• [LISTED RECORDS]:

_ _ _

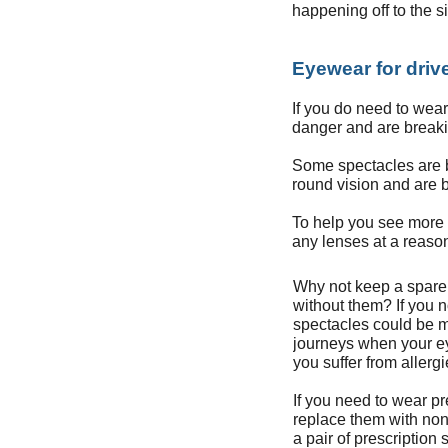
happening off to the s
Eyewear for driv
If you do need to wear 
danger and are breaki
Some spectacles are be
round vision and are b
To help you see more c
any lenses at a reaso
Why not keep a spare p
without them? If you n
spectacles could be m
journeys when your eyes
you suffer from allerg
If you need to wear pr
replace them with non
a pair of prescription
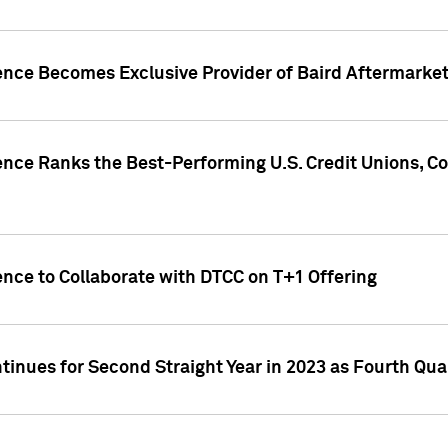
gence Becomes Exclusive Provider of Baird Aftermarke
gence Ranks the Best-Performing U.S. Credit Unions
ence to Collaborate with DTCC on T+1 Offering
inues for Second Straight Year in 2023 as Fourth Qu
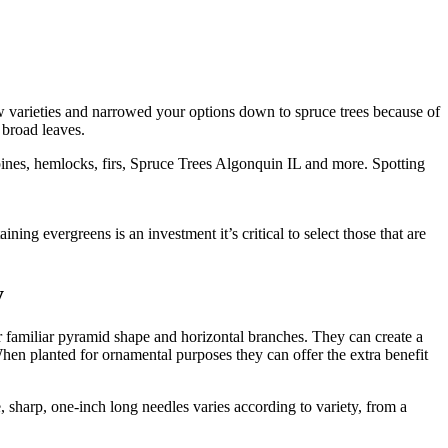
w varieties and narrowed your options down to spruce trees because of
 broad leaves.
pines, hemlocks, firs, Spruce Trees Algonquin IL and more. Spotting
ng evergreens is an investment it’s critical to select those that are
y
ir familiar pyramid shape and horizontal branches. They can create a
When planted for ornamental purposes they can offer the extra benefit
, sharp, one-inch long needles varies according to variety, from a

_ _ _

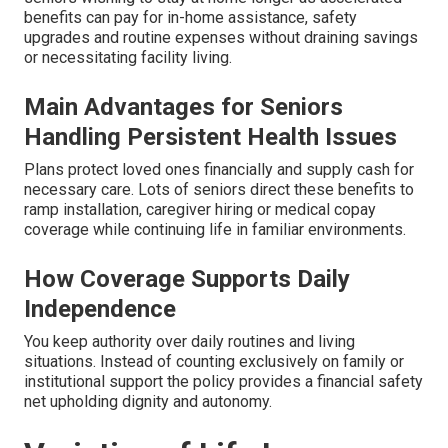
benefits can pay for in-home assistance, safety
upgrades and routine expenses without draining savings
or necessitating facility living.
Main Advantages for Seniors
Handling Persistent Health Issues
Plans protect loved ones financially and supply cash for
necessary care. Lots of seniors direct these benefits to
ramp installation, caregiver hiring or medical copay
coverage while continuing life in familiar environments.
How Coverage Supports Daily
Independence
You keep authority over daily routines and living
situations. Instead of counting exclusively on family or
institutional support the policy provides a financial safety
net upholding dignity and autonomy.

_ _ _

• [REQUIREMENT]: Transcribe each line of the data above, unaltered, from the one where "pines, hemlocks, firs, Spruce" appears to the one where "variety, from a" appears, inclusive of both.

• [ANSWER SECTION]:
pines, hemlocks, firs, Spruce Trees Algonquin IL and more. Spotting
ng evergreens is an investment it’s critical to select those that are
y
ir familiar pyramid shape and horizontal branches. They can create a
When planted for ornamental purposes they can offer the extra benefit
, sharp, one-inch long needles varies according to variety, from a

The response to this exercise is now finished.